Exercise instructions
Reproduce word for word the lines between those holding "List of pages" and "organizations, including the", inclusive, and nothing else from the data below.

Material provided: Begin

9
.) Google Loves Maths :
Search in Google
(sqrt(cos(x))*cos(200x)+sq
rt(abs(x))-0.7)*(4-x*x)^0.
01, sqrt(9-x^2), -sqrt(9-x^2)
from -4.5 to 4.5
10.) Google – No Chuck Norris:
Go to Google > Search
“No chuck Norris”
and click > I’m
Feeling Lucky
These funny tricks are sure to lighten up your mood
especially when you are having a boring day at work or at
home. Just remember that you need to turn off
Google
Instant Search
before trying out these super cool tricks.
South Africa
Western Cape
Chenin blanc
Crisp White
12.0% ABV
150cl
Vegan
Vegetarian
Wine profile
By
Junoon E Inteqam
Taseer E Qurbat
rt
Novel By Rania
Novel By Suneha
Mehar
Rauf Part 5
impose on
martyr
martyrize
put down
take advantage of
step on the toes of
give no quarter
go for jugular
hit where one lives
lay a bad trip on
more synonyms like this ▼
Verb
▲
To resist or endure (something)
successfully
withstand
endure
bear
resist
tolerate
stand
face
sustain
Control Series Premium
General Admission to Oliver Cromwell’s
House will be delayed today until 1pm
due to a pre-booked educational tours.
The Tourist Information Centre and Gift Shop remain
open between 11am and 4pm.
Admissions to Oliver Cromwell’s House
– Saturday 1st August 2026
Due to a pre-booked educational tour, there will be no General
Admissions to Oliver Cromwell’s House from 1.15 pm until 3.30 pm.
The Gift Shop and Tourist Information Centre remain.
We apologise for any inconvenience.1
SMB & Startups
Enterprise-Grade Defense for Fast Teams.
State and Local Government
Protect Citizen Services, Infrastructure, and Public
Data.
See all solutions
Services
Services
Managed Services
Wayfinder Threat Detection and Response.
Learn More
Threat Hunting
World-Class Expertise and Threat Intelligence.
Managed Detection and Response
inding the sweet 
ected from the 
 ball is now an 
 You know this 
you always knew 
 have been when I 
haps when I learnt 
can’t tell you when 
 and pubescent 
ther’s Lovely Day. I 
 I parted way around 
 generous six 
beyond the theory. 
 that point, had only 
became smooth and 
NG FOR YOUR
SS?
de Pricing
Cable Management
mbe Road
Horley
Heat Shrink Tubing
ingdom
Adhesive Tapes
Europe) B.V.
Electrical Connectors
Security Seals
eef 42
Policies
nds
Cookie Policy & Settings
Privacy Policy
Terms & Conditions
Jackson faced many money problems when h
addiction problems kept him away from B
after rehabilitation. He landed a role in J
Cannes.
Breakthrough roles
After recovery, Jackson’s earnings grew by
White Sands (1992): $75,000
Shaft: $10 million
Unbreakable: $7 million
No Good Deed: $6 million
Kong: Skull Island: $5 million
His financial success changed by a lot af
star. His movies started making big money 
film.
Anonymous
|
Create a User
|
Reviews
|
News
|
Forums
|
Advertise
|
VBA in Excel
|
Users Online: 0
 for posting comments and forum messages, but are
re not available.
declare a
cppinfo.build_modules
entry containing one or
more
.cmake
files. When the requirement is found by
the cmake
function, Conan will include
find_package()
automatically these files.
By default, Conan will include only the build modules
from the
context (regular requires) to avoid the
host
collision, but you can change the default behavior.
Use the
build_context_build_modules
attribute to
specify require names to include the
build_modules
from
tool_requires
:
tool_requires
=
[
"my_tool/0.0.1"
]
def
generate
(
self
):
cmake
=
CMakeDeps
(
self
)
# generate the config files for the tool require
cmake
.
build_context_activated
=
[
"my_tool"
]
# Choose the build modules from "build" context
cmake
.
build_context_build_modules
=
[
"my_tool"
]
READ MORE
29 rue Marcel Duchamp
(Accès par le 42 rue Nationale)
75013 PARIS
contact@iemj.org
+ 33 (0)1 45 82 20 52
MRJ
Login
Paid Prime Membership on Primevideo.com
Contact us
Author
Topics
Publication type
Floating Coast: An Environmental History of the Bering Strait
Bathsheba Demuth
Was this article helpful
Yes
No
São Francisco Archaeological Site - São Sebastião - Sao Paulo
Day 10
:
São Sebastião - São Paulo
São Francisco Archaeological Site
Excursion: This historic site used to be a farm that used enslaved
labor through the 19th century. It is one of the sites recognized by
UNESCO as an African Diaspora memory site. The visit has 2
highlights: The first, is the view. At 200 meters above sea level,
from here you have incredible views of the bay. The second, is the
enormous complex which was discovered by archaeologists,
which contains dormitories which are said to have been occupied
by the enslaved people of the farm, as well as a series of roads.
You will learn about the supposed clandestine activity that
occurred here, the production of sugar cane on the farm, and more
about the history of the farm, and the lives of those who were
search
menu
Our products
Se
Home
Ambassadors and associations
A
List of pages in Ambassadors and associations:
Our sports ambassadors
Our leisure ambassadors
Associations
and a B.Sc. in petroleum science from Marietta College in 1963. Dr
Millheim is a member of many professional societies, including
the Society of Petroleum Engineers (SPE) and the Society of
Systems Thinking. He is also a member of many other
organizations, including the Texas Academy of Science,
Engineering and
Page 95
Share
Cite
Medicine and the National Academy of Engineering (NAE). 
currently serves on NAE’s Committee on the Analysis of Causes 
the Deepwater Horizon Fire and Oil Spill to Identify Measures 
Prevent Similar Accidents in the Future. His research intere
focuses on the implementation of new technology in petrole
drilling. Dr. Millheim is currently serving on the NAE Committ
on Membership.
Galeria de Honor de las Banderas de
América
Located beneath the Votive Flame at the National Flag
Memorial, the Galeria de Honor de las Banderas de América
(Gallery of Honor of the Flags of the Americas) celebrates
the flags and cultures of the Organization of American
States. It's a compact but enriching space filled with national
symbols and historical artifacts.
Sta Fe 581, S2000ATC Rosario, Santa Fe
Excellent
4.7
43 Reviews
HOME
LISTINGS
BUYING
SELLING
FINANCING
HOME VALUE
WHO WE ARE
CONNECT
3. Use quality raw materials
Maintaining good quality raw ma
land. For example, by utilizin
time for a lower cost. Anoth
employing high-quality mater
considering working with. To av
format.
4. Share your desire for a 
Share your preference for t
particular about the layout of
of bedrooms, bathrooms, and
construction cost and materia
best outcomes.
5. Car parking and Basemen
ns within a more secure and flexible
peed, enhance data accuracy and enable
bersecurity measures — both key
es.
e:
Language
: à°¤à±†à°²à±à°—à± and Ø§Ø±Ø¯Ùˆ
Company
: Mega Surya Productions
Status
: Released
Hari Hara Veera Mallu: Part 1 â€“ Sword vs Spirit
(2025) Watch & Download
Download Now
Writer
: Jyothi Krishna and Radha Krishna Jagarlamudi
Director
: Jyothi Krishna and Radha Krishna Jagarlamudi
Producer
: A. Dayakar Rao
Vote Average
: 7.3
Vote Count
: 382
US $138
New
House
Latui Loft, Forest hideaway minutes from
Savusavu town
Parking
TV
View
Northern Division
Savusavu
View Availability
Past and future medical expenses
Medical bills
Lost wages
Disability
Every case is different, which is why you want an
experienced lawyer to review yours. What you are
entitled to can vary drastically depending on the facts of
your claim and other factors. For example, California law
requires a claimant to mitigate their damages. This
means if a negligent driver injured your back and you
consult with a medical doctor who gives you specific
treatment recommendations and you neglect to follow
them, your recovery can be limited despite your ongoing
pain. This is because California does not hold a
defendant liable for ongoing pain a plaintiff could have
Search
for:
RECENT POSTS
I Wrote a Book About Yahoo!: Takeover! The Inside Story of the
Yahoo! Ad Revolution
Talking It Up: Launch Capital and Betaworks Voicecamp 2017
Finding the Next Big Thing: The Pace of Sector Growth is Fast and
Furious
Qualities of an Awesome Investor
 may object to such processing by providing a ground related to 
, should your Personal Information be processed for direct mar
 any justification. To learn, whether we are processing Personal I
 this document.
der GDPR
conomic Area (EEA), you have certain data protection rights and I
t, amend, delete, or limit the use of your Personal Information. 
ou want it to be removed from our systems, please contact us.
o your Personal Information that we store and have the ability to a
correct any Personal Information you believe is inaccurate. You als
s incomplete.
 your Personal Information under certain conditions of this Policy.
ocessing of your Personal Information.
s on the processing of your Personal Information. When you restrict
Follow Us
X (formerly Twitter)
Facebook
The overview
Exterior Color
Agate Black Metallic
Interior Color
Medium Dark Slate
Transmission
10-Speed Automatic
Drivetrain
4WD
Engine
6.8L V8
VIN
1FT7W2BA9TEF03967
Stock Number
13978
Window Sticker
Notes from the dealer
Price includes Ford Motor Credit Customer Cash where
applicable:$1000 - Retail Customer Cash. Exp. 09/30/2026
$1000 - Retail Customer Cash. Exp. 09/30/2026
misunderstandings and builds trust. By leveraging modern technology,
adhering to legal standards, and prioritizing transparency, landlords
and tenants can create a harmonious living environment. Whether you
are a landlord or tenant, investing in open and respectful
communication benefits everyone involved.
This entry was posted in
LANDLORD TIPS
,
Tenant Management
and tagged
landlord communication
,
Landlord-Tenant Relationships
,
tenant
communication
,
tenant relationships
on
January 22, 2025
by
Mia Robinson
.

Material provided: End

The completed task
List of pages in Ambassadors and associations:
Our sports ambassadors
Our leisure ambassadors
Associations
and a B.Sc. in petroleum science from Marietta College in 1963. Dr
Millheim is a member of many professional societies, including
the Society of Petroleum Engineers (SPE) and the Society of
Systems Thinking. He is also a member of many other
organizations, including the Texas Academy of Science,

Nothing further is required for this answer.